Where an employee transfers to an employer that is considered a "successor" employer for FICA tax purposes, both the predecessor and successor employers report the cost of coverage that each provided to the employee during the year...unless the successor employer chooses to report the coverage values supplied by both employers. In that case the predecessor employer does not also report the value of the coverage it supplied prior to the transfer.
Employers are not required to report the aggregate value of health coverage supplied to all employees on their Form W-3 transmittals.
Third-Party Sick Pay Providers
In some cases, such as where an employee on a disability leave is receiving sick pay from a third-party sick pay vendor, that vendor will supply a Form W-2 to the employee, showing the taxable sick pay provided by the vendor on behalf of the employer. The third-party sick pay provider is not required to report on the Form W-2 the value of health coverage supplied by the employer to the employee.
If, however, the employer also furnishes a Form W-2 to the employee, the employer's W-2 must include the aggregate value of reportable Category III benefits provided by the employer to the employee.

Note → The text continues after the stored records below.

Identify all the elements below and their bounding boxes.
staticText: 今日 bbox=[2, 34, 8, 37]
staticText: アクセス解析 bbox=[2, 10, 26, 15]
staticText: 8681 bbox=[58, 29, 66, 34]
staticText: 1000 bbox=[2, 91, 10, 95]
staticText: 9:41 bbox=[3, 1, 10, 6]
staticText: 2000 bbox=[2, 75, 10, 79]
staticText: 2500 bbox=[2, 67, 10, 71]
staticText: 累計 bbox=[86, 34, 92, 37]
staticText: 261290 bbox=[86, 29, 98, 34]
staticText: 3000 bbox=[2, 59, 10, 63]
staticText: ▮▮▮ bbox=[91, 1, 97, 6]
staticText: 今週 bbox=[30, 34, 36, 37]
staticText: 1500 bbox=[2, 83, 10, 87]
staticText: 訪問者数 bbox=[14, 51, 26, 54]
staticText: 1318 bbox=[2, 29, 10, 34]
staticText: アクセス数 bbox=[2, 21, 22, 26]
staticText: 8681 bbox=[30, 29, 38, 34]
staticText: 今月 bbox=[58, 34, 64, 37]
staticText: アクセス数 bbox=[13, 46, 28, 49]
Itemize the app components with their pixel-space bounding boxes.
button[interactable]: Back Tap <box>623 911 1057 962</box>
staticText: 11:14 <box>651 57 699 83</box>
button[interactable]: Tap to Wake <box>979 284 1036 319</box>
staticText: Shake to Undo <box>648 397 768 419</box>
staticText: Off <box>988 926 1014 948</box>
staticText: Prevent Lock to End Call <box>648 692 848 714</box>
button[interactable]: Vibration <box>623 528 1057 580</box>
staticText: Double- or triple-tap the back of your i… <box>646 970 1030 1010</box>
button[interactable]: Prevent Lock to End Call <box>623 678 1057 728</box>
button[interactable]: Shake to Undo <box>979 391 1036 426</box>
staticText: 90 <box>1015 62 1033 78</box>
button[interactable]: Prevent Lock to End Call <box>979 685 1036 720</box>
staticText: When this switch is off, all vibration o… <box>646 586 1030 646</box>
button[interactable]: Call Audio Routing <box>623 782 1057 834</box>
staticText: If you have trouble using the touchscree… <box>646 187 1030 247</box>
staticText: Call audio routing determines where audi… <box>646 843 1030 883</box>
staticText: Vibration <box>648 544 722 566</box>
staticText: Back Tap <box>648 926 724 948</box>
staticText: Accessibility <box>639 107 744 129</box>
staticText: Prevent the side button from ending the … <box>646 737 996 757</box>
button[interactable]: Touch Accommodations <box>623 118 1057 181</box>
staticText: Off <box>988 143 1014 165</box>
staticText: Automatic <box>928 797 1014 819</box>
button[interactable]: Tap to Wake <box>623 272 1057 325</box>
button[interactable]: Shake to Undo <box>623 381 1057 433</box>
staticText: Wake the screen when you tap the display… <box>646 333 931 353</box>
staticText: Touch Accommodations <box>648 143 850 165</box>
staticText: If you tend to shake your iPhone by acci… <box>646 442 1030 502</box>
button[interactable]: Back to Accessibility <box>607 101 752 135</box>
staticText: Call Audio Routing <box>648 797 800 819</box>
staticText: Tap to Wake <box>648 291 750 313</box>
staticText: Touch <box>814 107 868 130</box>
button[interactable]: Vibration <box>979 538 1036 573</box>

Notice of Coverage Change After Calendar Year
Suppose that after the close of a calendar year (e.g., we'll use 2012 to illustrate the point) an employee notifies the employer that he was divorced in that prior year (2012), so that a portion of the coverage supplied by the employer to the employee in 2012 was coverage of the employee's ex-spouse? Is the employer required to modify the 2012 W-2 issued to the employee, to subtract the value of the coverage supplied to the ex-spouse?
No. The employer is not required to modify the 2012 W-2, nor is it required to issue the employee a corrected W-2 if the employer has already furnished the employee his or her 2012 W-2.

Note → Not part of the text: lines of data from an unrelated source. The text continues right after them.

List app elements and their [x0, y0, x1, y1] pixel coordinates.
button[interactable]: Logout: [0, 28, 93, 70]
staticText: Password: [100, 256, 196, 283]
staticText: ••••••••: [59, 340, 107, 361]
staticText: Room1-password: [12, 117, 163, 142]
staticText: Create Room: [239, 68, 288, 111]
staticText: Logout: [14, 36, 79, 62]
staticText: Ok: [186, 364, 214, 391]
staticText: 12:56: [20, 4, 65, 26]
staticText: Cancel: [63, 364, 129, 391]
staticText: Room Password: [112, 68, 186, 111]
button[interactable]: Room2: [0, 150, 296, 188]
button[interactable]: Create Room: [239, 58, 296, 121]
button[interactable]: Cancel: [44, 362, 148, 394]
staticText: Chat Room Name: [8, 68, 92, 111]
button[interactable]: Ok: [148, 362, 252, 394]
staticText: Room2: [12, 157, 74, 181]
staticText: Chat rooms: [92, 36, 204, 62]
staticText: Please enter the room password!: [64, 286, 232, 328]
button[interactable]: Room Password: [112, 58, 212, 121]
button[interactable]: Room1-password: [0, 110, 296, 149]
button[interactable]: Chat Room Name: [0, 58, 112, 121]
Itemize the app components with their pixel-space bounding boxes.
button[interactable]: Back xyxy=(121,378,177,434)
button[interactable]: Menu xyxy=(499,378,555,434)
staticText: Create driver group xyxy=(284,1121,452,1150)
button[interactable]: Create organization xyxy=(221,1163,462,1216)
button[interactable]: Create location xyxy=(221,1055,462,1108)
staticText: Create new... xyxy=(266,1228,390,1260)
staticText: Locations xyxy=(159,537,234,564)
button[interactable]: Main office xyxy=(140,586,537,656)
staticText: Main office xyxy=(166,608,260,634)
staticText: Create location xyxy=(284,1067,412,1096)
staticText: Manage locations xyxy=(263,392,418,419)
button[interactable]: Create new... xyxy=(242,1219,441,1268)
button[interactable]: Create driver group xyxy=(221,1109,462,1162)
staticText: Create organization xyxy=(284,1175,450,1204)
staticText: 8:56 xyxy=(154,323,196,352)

Coverage and Payroll Periods Continuing Into the Following Calendar Year
Sometimes a payroll or coverage period will span a few days in both the current taxable year (e.g., 2012) and the following taxable year (e.g., 2013). Must the employer calculate the value of the coverage supplied in the portion of the payroll period that extends into 2013, and ensure it is not reported on the 2012 W-2?
No. The IRS gives the employer some administrative flexibility here. For example, where a final 2012 payroll period continues into 2013, the employer may:
Treat all the coverage for the payroll period as provided during 2012;
Treat all the coverage for the payroll period as provided during 2013, and report it on the 2013 W-2 the employer will issue in early 2014; or
Allocate the cost of coverage for the payroll period between 2012 and 2013 under some reasonable method.

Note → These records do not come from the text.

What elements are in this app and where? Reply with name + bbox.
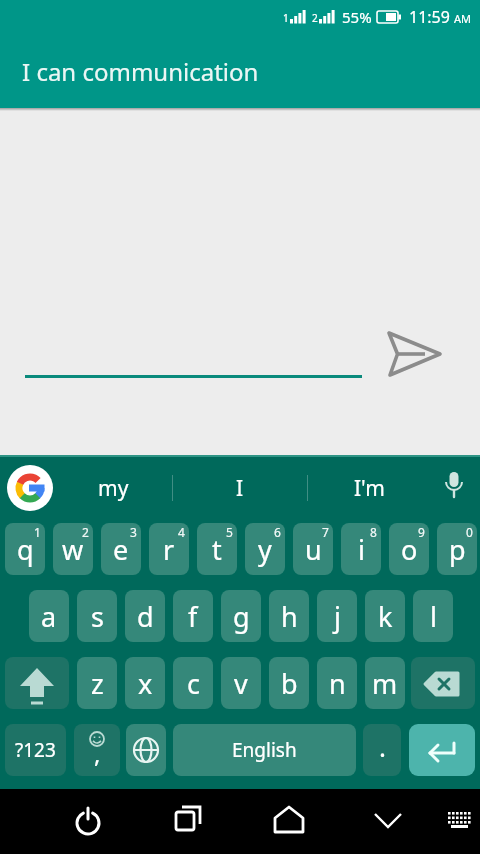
staticText: 8 bbox=[370, 524, 377, 540]
button[interactable]: p bbox=[437, 523, 477, 575]
button[interactable] bbox=[383, 320, 445, 380]
button[interactable]: English bbox=[173, 724, 356, 776]
staticText: 6 bbox=[274, 524, 281, 540]
staticText: h bbox=[281, 598, 298, 635]
staticText: 2 bbox=[312, 11, 318, 25]
staticText: w bbox=[62, 531, 84, 568]
button[interactable] bbox=[364, 797, 412, 845]
button[interactable] bbox=[265, 797, 313, 845]
staticText: y bbox=[258, 531, 272, 568]
button[interactable]: t bbox=[197, 523, 237, 575]
button[interactable]: m bbox=[365, 657, 405, 709]
button[interactable]: d bbox=[125, 590, 165, 642]
staticText: I can communication bbox=[22, 55, 259, 88]
button[interactable]: l bbox=[413, 590, 453, 642]
button[interactable]: k bbox=[365, 590, 405, 642]
staticText: d bbox=[137, 598, 154, 635]
button[interactable] bbox=[7, 465, 53, 511]
staticText: English bbox=[232, 737, 297, 763]
staticText: b bbox=[281, 665, 298, 702]
button[interactable]: c bbox=[173, 657, 213, 709]
staticText: a bbox=[41, 598, 57, 635]
button[interactable]: ?123 bbox=[5, 724, 66, 776]
button[interactable] bbox=[164, 797, 212, 845]
button[interactable]: i bbox=[341, 523, 381, 575]
button[interactable]: . bbox=[363, 724, 401, 776]
staticText: 1 bbox=[283, 11, 289, 25]
button[interactable]: y bbox=[245, 523, 285, 575]
button[interactable] bbox=[442, 800, 480, 844]
staticText: t bbox=[212, 531, 222, 568]
button[interactable] bbox=[64, 797, 112, 845]
button[interactable]: u bbox=[293, 523, 333, 575]
staticText: o bbox=[401, 531, 418, 568]
button[interactable]: v bbox=[221, 657, 261, 709]
staticText: , bbox=[94, 737, 101, 770]
staticText: p bbox=[449, 531, 466, 568]
button[interactable]: my bbox=[55, 463, 172, 513]
staticText: 2 bbox=[82, 524, 89, 540]
staticText: . bbox=[379, 729, 386, 764]
staticText: q bbox=[17, 531, 34, 568]
staticText: v bbox=[234, 665, 248, 702]
staticText: j bbox=[334, 598, 341, 635]
staticText: r bbox=[163, 531, 175, 568]
staticText: 55% bbox=[342, 7, 372, 27]
staticText: I bbox=[236, 474, 244, 503]
staticText: c bbox=[187, 665, 200, 702]
staticText: u bbox=[305, 531, 322, 568]
staticText: e bbox=[113, 531, 129, 568]
staticText: ?123 bbox=[15, 737, 56, 763]
staticText: 3 bbox=[130, 524, 137, 540]
staticText: l bbox=[430, 598, 437, 635]
button[interactable]: h bbox=[269, 590, 309, 642]
button[interactable]: b bbox=[269, 657, 309, 709]
staticText: k bbox=[378, 598, 393, 635]
button[interactable] bbox=[438, 470, 470, 502]
button[interactable]: g bbox=[221, 590, 261, 642]
button[interactable] bbox=[411, 657, 475, 709]
staticText: s bbox=[91, 598, 104, 635]
staticText: 11:59 AM bbox=[409, 6, 472, 28]
staticText: z bbox=[91, 665, 104, 702]
button[interactable]: q bbox=[5, 523, 45, 575]
button[interactable]: I bbox=[172, 463, 307, 513]
button[interactable] bbox=[126, 724, 166, 776]
button[interactable]: , bbox=[74, 724, 120, 776]
staticText: I'm bbox=[354, 474, 385, 503]
staticText: 4 bbox=[178, 524, 185, 540]
button[interactable]: r bbox=[149, 523, 189, 575]
staticText: 9 bbox=[418, 524, 425, 540]
button[interactable]: f bbox=[173, 590, 213, 642]
staticText: m bbox=[372, 665, 398, 702]
button[interactable]: a bbox=[29, 590, 69, 642]
staticText: 7 bbox=[322, 524, 329, 540]
staticText: 1 bbox=[34, 524, 41, 540]
button[interactable]: z bbox=[77, 657, 117, 709]
staticText: i bbox=[358, 531, 365, 568]
button[interactable]: n bbox=[317, 657, 357, 709]
staticText: f bbox=[188, 598, 198, 635]
button[interactable]: x bbox=[125, 657, 165, 709]
staticText: 0 bbox=[466, 524, 473, 540]
button[interactable]: o bbox=[389, 523, 429, 575]
staticText: x bbox=[138, 665, 153, 702]
button[interactable]: I'm bbox=[307, 463, 432, 513]
button[interactable]: w bbox=[53, 523, 93, 575]
button[interactable]: e bbox=[101, 523, 141, 575]
staticText: n bbox=[329, 665, 346, 702]
staticText: 5 bbox=[226, 524, 233, 540]
button[interactable] bbox=[5, 657, 69, 709]
staticText: my bbox=[98, 474, 129, 503]
staticText: g bbox=[233, 598, 250, 635]
button[interactable]: j bbox=[317, 590, 357, 642]
button[interactable]: s bbox=[77, 590, 117, 642]
button[interactable] bbox=[409, 724, 475, 776]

Employers need to start considering the administrative issues associated with W-2 reporting, if they have not already done so. The IRS is unlikely to further delay the W-2 reporting requirements, so employers should start sooner rather than later. IRS officials have informally indicated that the agency has the right to impose penalties if W-2s are inaccurately prepared (e.g., up to $50 per incorrect form).
Not Legal Advice: Nothing in this Alert should be construed as legal advice. Lockton may not be considered your legal counsel and communications with Lockton's Compliance Services group are not privileged under the attorney-client privilege.
Circular 230 Disclosure: To comply with regulations issued by the IRS concerning the provision of written advice regarding issues that concern or relate to federal tax liability, we are required to provide to you the following disclosure: Unless otherwise expressly reflected herein, any advice contained in this document (or any attachment to this document) that concerns federal tax issues is not written, offered or intended to be used, and cannot be used, by anyone for the purpose of avoiding federal tax penalties that may be imposed by the IRS.